Select and load the sub-file corresponding to $Sheet.
This command will raise an error if the opened template is not a Workbook (Ms Word or OpenOffice Calc). This command is useless for an OpenOffice Calc workbook because all sheets are saved in single sub-file. Nevertheless using it won't raise an error.
$Sheet must be a sheet identifier.
A sheet identifier can be either an integer corresponding to the index of the sheet, or a string corresponding to the name of the sheet.
Use command $TBS->PlugIn(OPENTBS_DEBUG_INFO) to list all id and name of sheets in current Workbook.

$TBS->PlugIn(OPENTBS_DISPLAY_SHEETS, $Sheets[, $Visible]) Make one or several sheets visible or hidden.
This command will raise an error if the opened template is not a Workbook.
$Sheets must be an array of sheet identifier, or even a single sheet identifier. See command OPENTBS_SELECT_SHEET for more details about sheet identifiers.
$Visible must be a boolean, default value is true.
$TBS->PlugIn(OPENTBS_DELETE_SHEETS, $Sheets[, $Delete]) Make on or several sheets deleted or not.
This command will raise an error if the opened template is not a Workbook.
$Sheets must be an array of sheet identifier, or even a single sheet identifier.
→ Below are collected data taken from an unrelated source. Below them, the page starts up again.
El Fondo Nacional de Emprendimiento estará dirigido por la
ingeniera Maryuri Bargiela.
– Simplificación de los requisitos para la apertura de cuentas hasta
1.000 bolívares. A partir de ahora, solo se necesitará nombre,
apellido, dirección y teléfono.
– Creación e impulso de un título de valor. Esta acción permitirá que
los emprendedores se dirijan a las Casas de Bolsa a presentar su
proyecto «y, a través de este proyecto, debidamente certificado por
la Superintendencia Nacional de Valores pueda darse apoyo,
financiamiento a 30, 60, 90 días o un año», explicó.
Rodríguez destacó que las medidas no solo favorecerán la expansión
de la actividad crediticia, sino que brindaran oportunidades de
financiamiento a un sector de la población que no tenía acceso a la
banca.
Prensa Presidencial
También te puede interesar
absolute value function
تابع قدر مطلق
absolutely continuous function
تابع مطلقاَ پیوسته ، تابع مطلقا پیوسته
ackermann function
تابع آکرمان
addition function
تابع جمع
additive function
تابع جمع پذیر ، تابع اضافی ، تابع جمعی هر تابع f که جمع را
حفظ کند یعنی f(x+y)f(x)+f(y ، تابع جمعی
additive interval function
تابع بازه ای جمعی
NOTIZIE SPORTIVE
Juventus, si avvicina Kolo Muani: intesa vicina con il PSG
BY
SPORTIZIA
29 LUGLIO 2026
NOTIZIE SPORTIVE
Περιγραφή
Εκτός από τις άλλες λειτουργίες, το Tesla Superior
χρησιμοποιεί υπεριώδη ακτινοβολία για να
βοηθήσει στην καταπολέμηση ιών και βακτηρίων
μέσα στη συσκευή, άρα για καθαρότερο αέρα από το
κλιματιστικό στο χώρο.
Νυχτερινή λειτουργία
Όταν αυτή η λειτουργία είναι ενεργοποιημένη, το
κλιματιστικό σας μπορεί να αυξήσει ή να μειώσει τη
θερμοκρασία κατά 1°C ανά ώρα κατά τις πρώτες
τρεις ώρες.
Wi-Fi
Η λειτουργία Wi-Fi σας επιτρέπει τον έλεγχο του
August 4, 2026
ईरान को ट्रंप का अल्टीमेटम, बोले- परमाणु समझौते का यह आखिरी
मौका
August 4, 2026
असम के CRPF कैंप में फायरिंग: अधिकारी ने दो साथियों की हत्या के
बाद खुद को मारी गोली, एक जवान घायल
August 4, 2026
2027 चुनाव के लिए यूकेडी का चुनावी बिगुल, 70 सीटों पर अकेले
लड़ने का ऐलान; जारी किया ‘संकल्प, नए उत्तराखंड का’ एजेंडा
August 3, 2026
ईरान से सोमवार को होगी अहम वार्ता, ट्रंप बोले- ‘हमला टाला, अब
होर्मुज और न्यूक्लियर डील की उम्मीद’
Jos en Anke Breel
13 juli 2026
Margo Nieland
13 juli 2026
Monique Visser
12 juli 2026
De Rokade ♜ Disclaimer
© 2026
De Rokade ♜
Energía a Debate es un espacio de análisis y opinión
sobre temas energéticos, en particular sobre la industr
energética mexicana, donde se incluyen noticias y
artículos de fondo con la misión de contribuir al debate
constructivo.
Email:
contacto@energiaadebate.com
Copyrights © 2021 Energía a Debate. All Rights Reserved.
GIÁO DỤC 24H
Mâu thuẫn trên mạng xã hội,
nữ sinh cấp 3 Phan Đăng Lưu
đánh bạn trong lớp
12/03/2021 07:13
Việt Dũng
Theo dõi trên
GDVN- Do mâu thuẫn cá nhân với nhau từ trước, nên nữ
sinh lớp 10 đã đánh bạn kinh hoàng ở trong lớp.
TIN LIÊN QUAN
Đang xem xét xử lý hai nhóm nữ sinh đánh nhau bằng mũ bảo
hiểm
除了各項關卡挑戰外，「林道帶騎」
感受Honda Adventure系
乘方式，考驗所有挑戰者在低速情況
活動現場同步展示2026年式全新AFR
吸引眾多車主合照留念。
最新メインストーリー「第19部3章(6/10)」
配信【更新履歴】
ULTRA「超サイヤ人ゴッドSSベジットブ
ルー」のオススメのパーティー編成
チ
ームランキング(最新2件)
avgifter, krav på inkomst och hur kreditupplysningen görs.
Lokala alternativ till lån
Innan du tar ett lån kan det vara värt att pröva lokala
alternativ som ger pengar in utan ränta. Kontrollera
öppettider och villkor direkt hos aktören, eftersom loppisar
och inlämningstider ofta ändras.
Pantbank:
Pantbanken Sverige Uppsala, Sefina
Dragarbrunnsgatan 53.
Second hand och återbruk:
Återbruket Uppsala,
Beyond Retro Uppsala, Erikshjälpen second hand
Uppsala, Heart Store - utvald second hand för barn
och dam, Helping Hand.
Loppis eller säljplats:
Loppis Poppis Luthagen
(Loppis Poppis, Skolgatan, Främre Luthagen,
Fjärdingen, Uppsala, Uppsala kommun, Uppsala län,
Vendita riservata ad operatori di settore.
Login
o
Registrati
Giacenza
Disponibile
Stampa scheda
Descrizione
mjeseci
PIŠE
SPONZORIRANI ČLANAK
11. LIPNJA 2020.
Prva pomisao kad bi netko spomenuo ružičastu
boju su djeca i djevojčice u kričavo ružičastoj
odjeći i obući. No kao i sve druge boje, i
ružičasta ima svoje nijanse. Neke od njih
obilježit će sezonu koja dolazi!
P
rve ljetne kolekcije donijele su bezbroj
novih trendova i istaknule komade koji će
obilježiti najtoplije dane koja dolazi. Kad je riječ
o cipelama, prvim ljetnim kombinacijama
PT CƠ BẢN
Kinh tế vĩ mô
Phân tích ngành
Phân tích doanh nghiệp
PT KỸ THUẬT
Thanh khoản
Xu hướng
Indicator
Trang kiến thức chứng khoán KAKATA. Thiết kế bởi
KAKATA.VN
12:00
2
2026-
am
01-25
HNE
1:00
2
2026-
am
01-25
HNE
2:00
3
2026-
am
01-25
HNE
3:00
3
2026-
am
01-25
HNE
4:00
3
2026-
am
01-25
See command OPENTBS_SELECT_SHEET for more details about sheet identifiers.
$Delete must be a boolean, default value is true.
Please note that for now, you must not delete a sheet that contains a Pivot Table because this will produce an error when the workbook is opened.
$TBS->PlugIn(OPENTBS_DELETE_COMMENTS) Delete all usual user comments in the opened template.
$TBS->PlugIn(OPENTBS_DELETE_ELEMENTS, $Elements) Delete XML elements in the current sub-file.
$Elements must be an array of strings. For example:
$Elements = array('w:bookmarkStart', 'w:bookmarkEnd')
This will delete all bookmarks in an Ms Word document.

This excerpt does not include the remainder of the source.